On 25 March, the moratorium on evicting commercial tenants ended, and the Commercial Rent (Coronavirus) Act came into effect, sending Covid rent arrears disputes between commercial landlords and tenants to binding arbitration.
RICS has been selected by government to be an Approved Arbitration Body, and we expect that we will soon receive applications to appoint chartered surveyors to act as arbitrators under this legislation. To meet anticipated demand, RICS has developed a tailored Covid Rent Arrears Arbitration Service, drawing on a specialist panel of commercial arbitrators with decades of experience working with landlords and tenants.
These arbitrators are expert in assessing the viability and profitability of tenant businesses for the purpose of determining their rents. This skill, and the ability to deal with accounting records as evidence, lie at the heart of the new legislation, and ideally equip RICS arbitrators to decide the twin questions of business viability and rent affordability prescribed by the new law.

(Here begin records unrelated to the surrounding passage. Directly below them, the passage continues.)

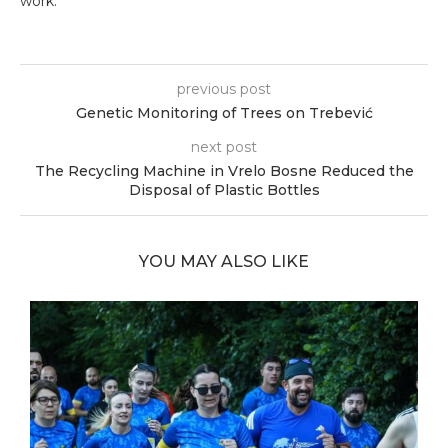
work.
previous post
Genetic Monitoring of Trees on Trebević
next post
The Recycling Machine in Vrelo Bosne Reduced the
Disposal of Plastic Bottles
YOU MAY ALSO LIKE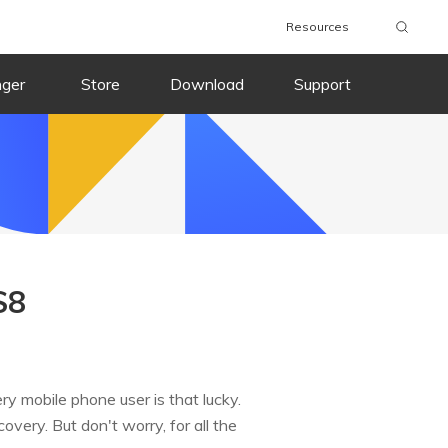
Resources
nger
Store
Download
Support
S8
y mobile phone user is that lucky.
very. But don't worry, for all the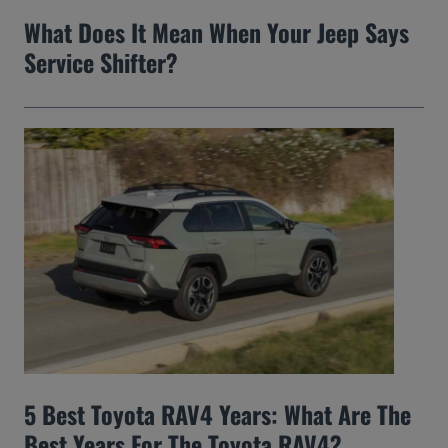
What Does It Mean When Your Jeep Says
Service Shifter?
5 Best Toyota RAV4 Years: What Are The
Best Years For The Toyota RAV4?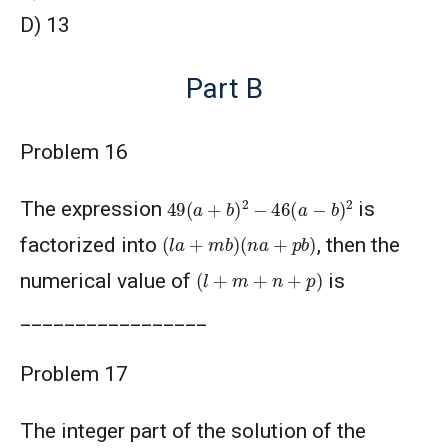
D) 13
Part B
Problem 16
49
(
a
+
b
)
2
−
46
(
a
−
b
)
2
The expression
is
(
l
a
+
m
b
)
(
n
a
+
p
b
)
factorized into
, then the
(
l
+
m
+
n
+
p
)
numerical value of
is
_________________
Problem 17
The integer part of the solution of the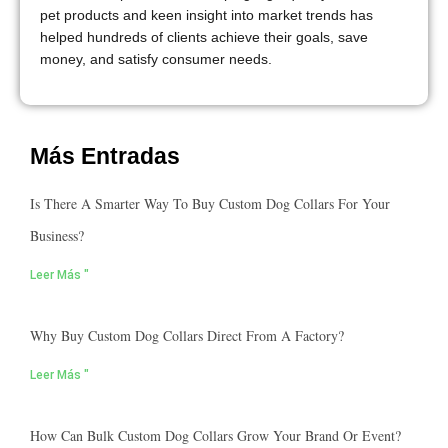
pet products and keen insight into market trends has
helped hundreds of clients achieve their goals, save
money, and satisfy consumer needs.
Más Entradas
Is There A Smarter Way To Buy Custom Dog Collars For Your
Business?
Leer Más "
Why Buy Custom Dog Collars Direct From A Factory?
Leer Más "
How Can Bulk Custom Dog Collars Grow Your Brand Or Event?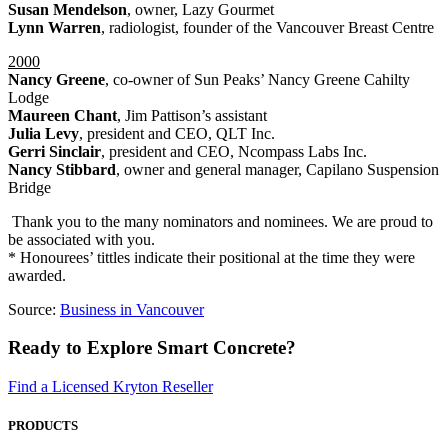
Susan Mendelson
, owner, Lazy Gourmet
Lynn Warren
, radiologist, founder of the Vancouver Breast Centre
2000
Nancy Greene
, co-owner of Sun Peaks’ Nancy Greene Cahilty
Lodge
Maureen Chant
, Jim Pattison’s assistant
Julia Levy
, president and CEO, QLT Inc.
Gerri Sinclair
, president and CEO, Ncompass Labs Inc.
Nancy Stibbard
, owner and general manager, Capilano Suspension
Bridge
Thank you to the many nominators and nominees. We are proud to
be associated with you.
* Honourees’ tittles indicate their positional at the time they were
awarded.
Source:
Business in Vancouver
Ready to Explore Smart Concrete?
Find a Licensed Kryton Reseller
PRODUCTS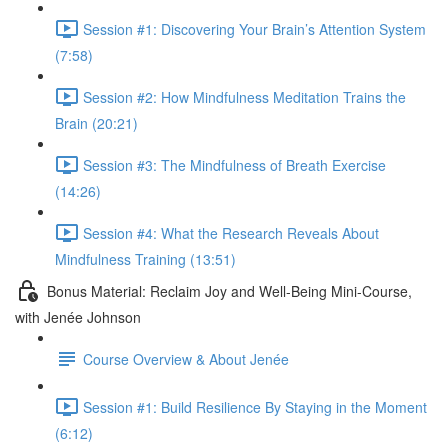
Session #1: Discovering Your Brain’s Attention System
(7:58)
Session #2: How Mindfulness Meditation Trains the
Brain (20:21)
Session #3: The Mindfulness of Breath Exercise
(14:26)
Session #4: What the Research Reveals About
Mindfulness Training (13:51)
Bonus Material: Reclaim Joy and Well-Being Mini-Course,
with Jenée Johnson
Course Overview & About Jenée
Session #1: Build Resilience By Staying in the Moment
(6:12)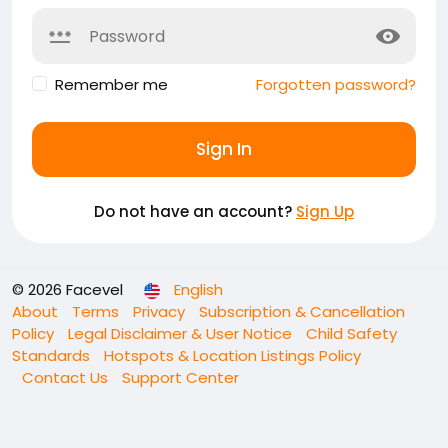
Remember me
Forgotten password?
Sign In
Do not have an account?
Sign Up
© 2026 Facevel
English
About
Terms
Privacy
Subscription & Cancellation
Policy
Legal Disclaimer & User Notice
Child Safety
Standards
Hotspots & Location Listings Policy
Contact Us
Support Center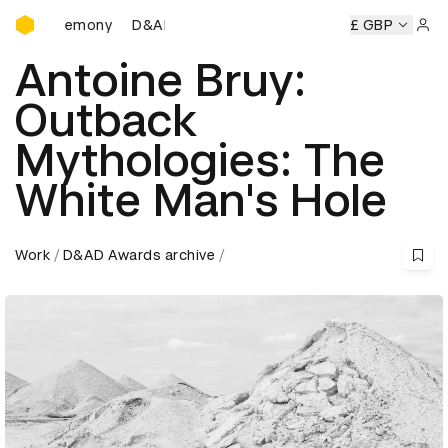
D&AD Awards Ceremony
D&AD Awards Ceremony
D&AD Awards Ceremony
£ GBP
Sign 
Antoine Bruy:
Outback
Mythologies: The
White Man's Hole
Work
D&AD Awards archive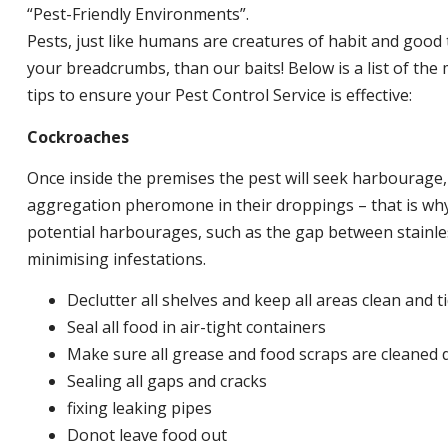
“Pest-Friendly Environments”.
Pests, just like humans are creatures of habit and good 
your breadcrumbs, than our baits! Below is a list of t
tips to ensure your Pest Control Service is effective:
Cockroaches
Once inside the premises the pest will seek harbourage
aggregation pheromone in their droppings – that is why 
potential harbourages, such as the gap between stainless
minimising infestations.
Declutter all shelves and keep all areas clean and t
Seal all food in air-tight containers
Make sure all grease and food scraps are cleaned d
Sealing all gaps and cracks
fixing leaking pipes
Donot leave food out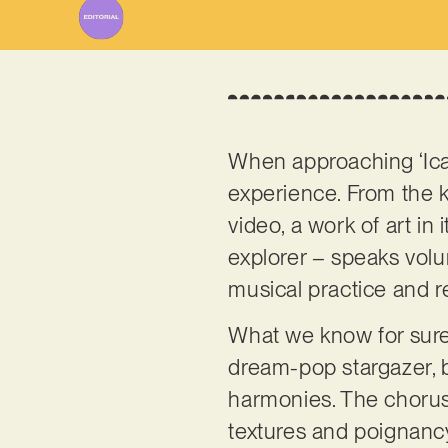
When approaching ‘Icar
experience. From the 
video, a work of art in 
explorer – speaks volu
musical practice and rea
What we know for sure, 
dream-pop stargazer, b
harmonies. The chorus w
textures and poignanc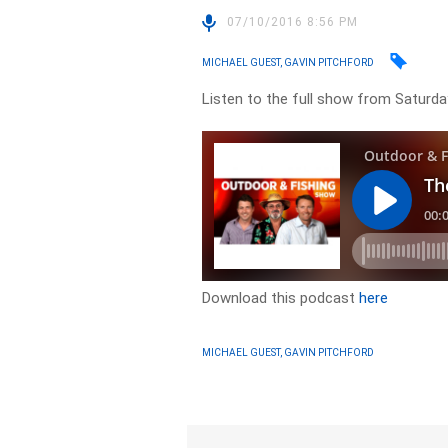
07/10/2016 8:56 PM
MICHAEL GUEST, GAVIN PITCHFORD
Listen to the full show from Saturda
Download this podcast
here
MICHAEL GUEST, GAVIN PITCHFORD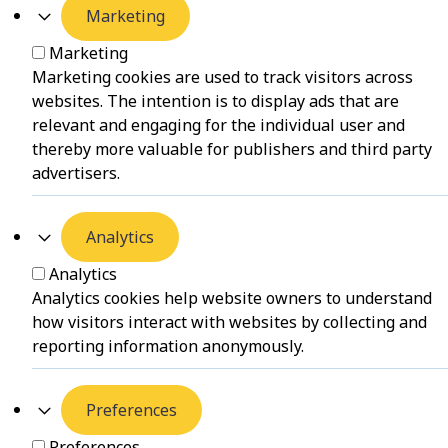
Marketing
Marketing
Marketing cookies are used to track visitors across
websites. The intention is to display ads that are
relevant and engaging for the individual user and
thereby more valuable for publishers and third party
advertisers.
Analytics
Analytics
Analytics cookies help website owners to understand
how visitors interact with websites by collecting and
reporting information anonymously.
Preferences
Preferences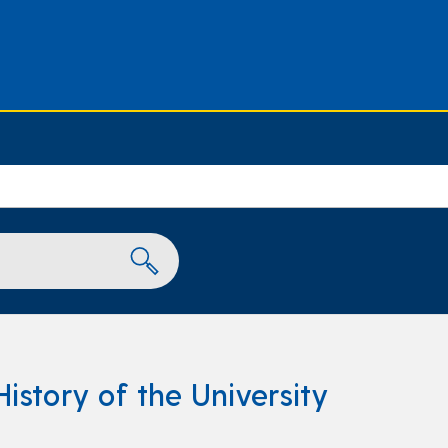
History of the University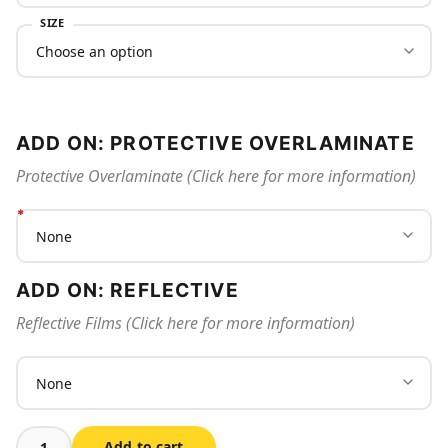
SIZE
ADD ON: PROTECTIVE OVERLAMINATE
Protective Overlaminate (Click here for more information)
ADD ON: REFLECTIVE
Reflective Films (Click here for more information)
Add to cart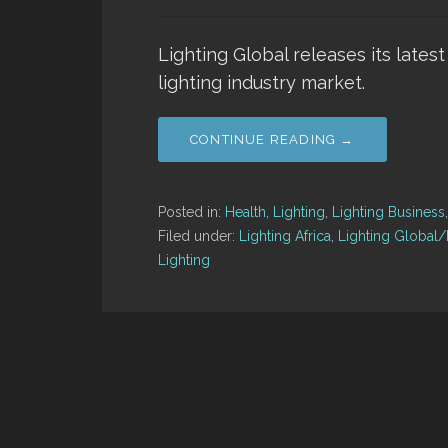
Lighting Global releases its latest
lighting industry market.
CONTINUE READING →
Posted in:
Health
,
Lighting
,
Lighting Business
Filed under:
Lighting Africa
,
Lighting Global/L
Lighting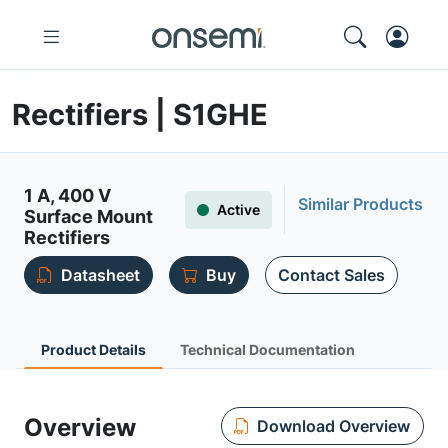
Rectifiers | S1GHE
1 A, 400 V
Similar Products
Active
Surface Mount
Rectifiers
Datasheet
Buy
Contact Sales
Product Details
Technical Documentation
Overview
Download Overview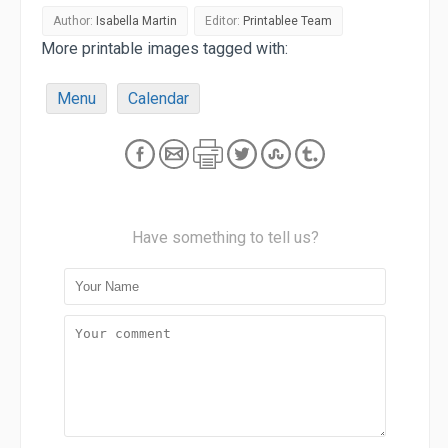
Author:
Isabella Martin
Editor:
Printablee Team
More printable images tagged with:
Menu
Calendar
Have something to tell us?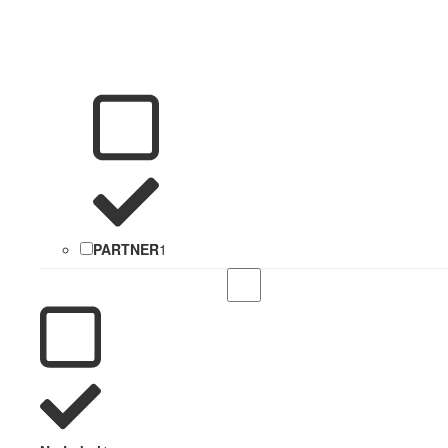
PARTNER
1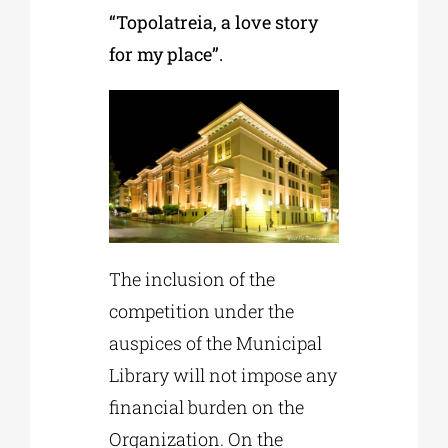
“Topolatreia, a love story
for my place”.
The inclusion of the
competition under the
auspices of the Municipal
Library will not impose any
financial burden on the
Organization. On the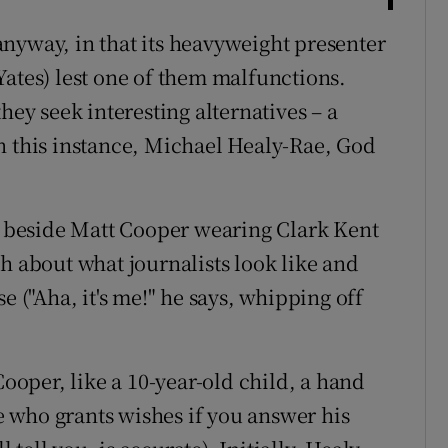
anyway, in that its heavyweight presenter
Yates) lest one of them malfunctions.
hey seek interesting alternatives – a
, in this instance, Michael Healy-Rae, God
re beside Matt Cooper wearing Clark Kent
h about what journalists look like and
e ("Aha, it's me!" he says, whipping off
Cooper, like a 10-year-old child, a hand
 who grants wishes if you answer his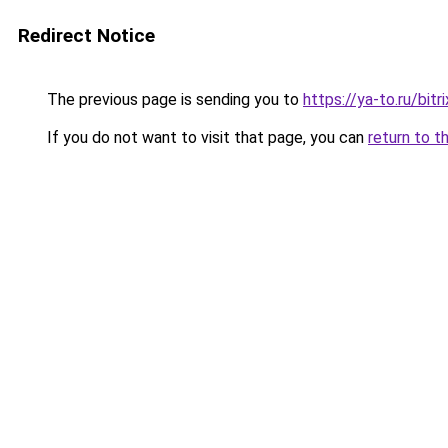
Redirect Notice
The previous page is sending you to
https://ya-to.ru/bi
If you do not want to visit that page, you can
return to t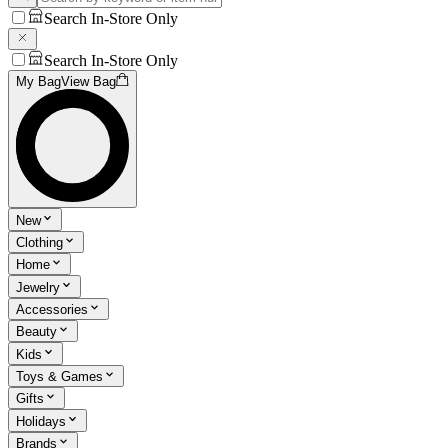
Search In-Store Only
Search In-Store Only
My Bag
View Bag
New
Clothing
Home
Jewelry
Accessories
Beauty
Kids
Toys & Games
Gifts
Holidays
Brands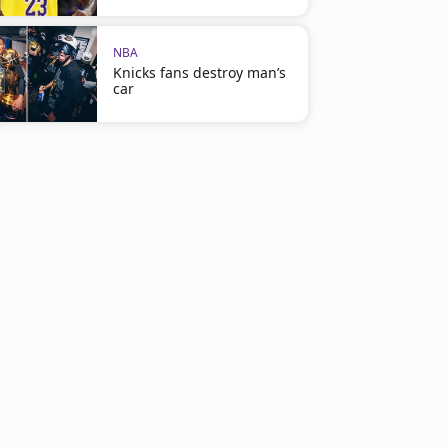
NBA
Knicks fans destroy man’s
car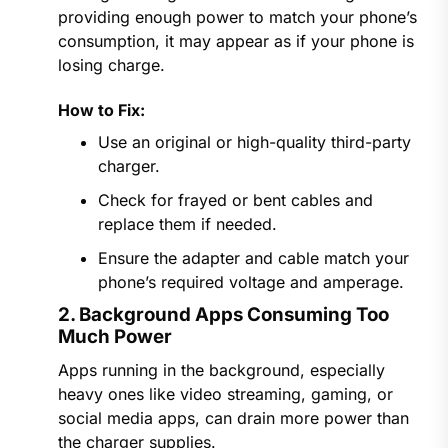
providing enough power to match your phone’s
consumption, it may appear as if your phone is
losing charge.
How to Fix:
Use an original or high-quality third-party
charger.
Check for frayed or bent cables and
replace them if needed.
Ensure the adapter and cable match your
phone’s required voltage and amperage.
2. Background Apps Consuming Too
Much Power
Apps running in the background, especially
heavy ones like video streaming, gaming, or
social media apps, can drain more power than
the charger supplies.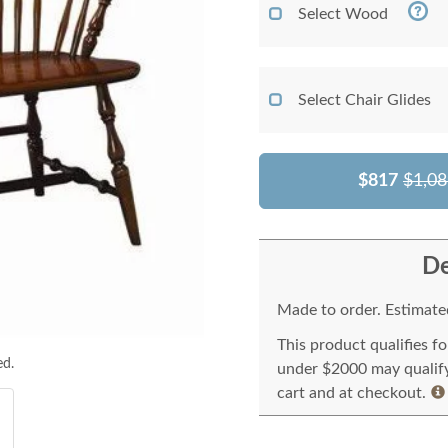
Select Wood
Select Chair Glides
$817
$1,08
De
Made to order. Estimated
This product qualifies f
ed.
under $2000 may qualify 
cart and at checkout.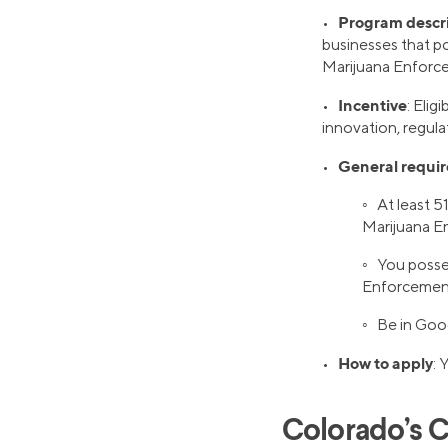
Program descr
•
businesses that po
Marijuana Enforce
Incentive
•
: Eli
innovation, regula
General requi
•
◦ At least 5
Marijuana E
◦ You posse
Enforcement 
◦ Be in Goo
How to apply
•
: 
Colorado’s C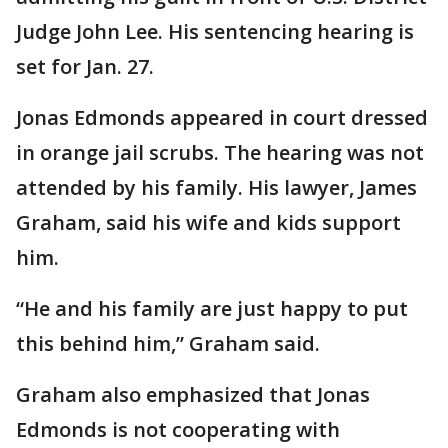
Judge John Lee. His sentencing hearing is
set for Jan. 27.
Jonas Edmonds appeared in court dressed
in orange jail scrubs. The hearing was not
attended by his family. His lawyer, James
Graham, said his wife and kids support
him.
“He and his family are just happy to put
this behind him,” Graham said.
Graham also emphasized that Jonas
Edmonds is not cooperating with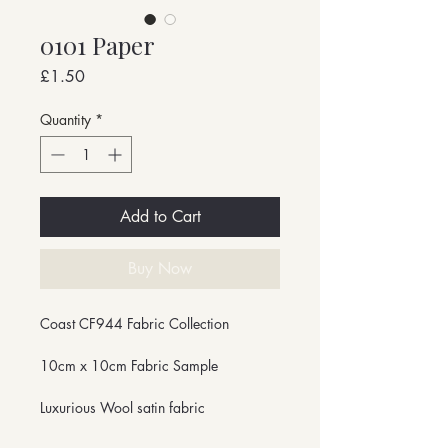
0101 Paper
Price
£1.50
Quantity
*
Add to Cart
Buy Now
Coast CF944 Fabric Collection
10cm x 10cm Fabric Sample
Luxurious Wool satin fabric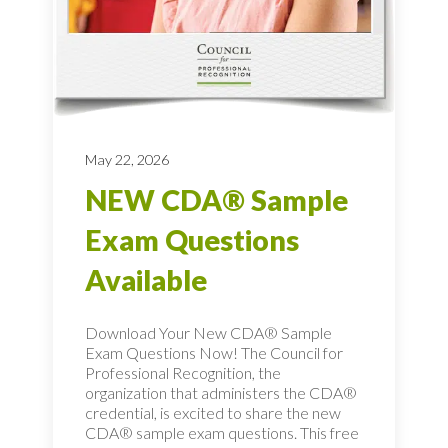
May 22, 2026
NEW CDA® Sample
Exam Questions
Available
Download Your New CDA® Sample
Exam Questions Now! The Council for
Professional Recognition, the
organization that administers the CDA®
credential, is excited to share the new
CDA® sample exam questions. This free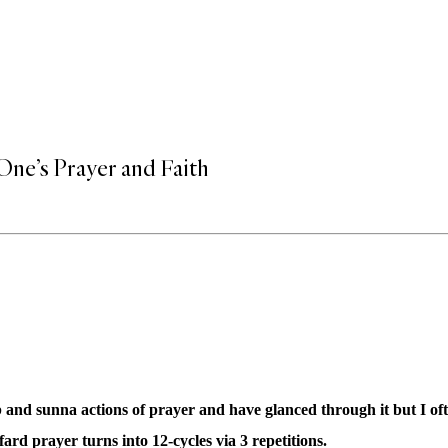
One’s Prayer and Faith
 and sunna actions of prayer and have glanced through it but I o
ard prayer turns into 12-cycles via 3 repetitions.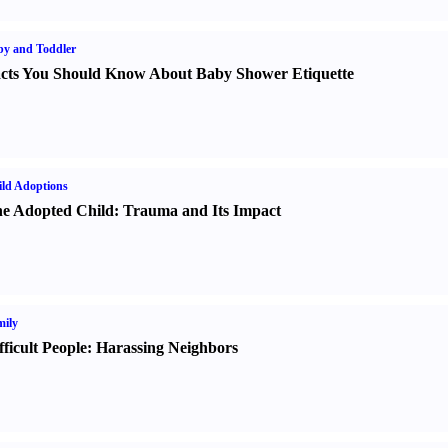
y and Toddler
cts You Should Know About Baby Shower Etiquette
ld Adoptions
e Adopted Child
:
Trauma and Its Impact
ily
fficult People
:
Harassing Neighbors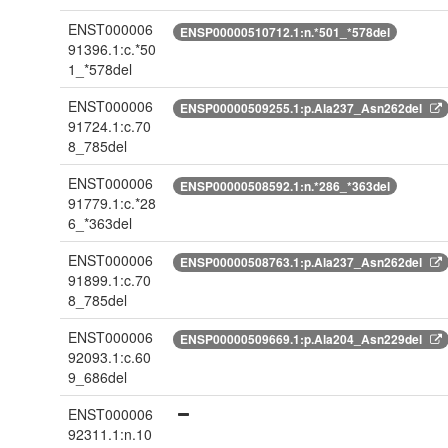
ENST000006
ENSP00000510712.1:n.*501_*578del
91396.1:c.*50
1_*578del
ENST000006
ENSP00000509255.1:p.Ala237_Asn262del
91724.1:c.70
8_785del
ENST000006
ENSP00000508592.1:n.*286_*363del
91779.1:c.*28
6_*363del
ENST000006
ENSP00000508763.1:p.Ala237_Asn262del
91899.1:c.70
8_785del
ENST000006
ENSP00000509669.1:p.Ala204_Asn229del
92093.1:c.60
9_686del
ENST000006
92311.1:n.10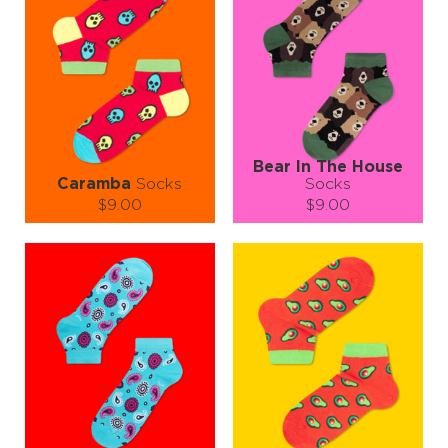
Style That Speaks Louder Than Words
Whether you're heading into the office, out to brunch, or crashing a
paisley-themed party (they exist, right?), these socks have your
back—or rather, your feet. Perfect for both men and women who
love to make a statement with every step.
So go ahead—ditch the dull, embrace the paisley, and let Coral
Paisley Socks do the talking.
Coral Paisley: Because why just walk when you can wow? 💃🕺🧦
#SockGoals #PaisleyPower #FootlooseAndFashionFree
Bear In The House
Caramba
Socks
Socks
$9.00
$9.00
Size (
size guide
):
Size (
size guide
):
S-M
L-XL
S-M
Quantity:
Quantity:
−
1
+
−
1
+
ADD TO CART
ADD TO CART
LEARN MORE
SEE MORE
LEARN MORE
SEE MORE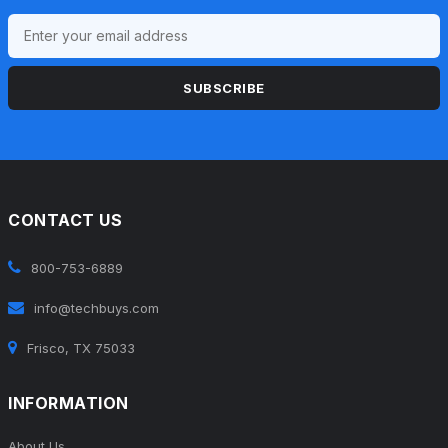
SUBSCRIBE
CONTACT US
800-753-6889
info@techbuys.com
Frisco, TX 75033
INFORMATION
About Us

RICS Covid Rent Arrears Arbitration also supports the government’s drive to help SMEs and individual parties - it provides transparent levels of set fees in small cases, and an opportunity for parties to liaise with the arbitrator to determine in advance how much larger and more complex cases will cost them.
RICS Covid Rent Arrears Arbitration opens up an important new area of opportunity for RICS members, both as arbitrators and in representing landlords and tenants in this process.
The role RICS has played in helping to shape this government initiative, which will help to maintain a positive future for the UK high street, confirms RICS’s long held position as a pre-eminent thought leader in the commercial property sector.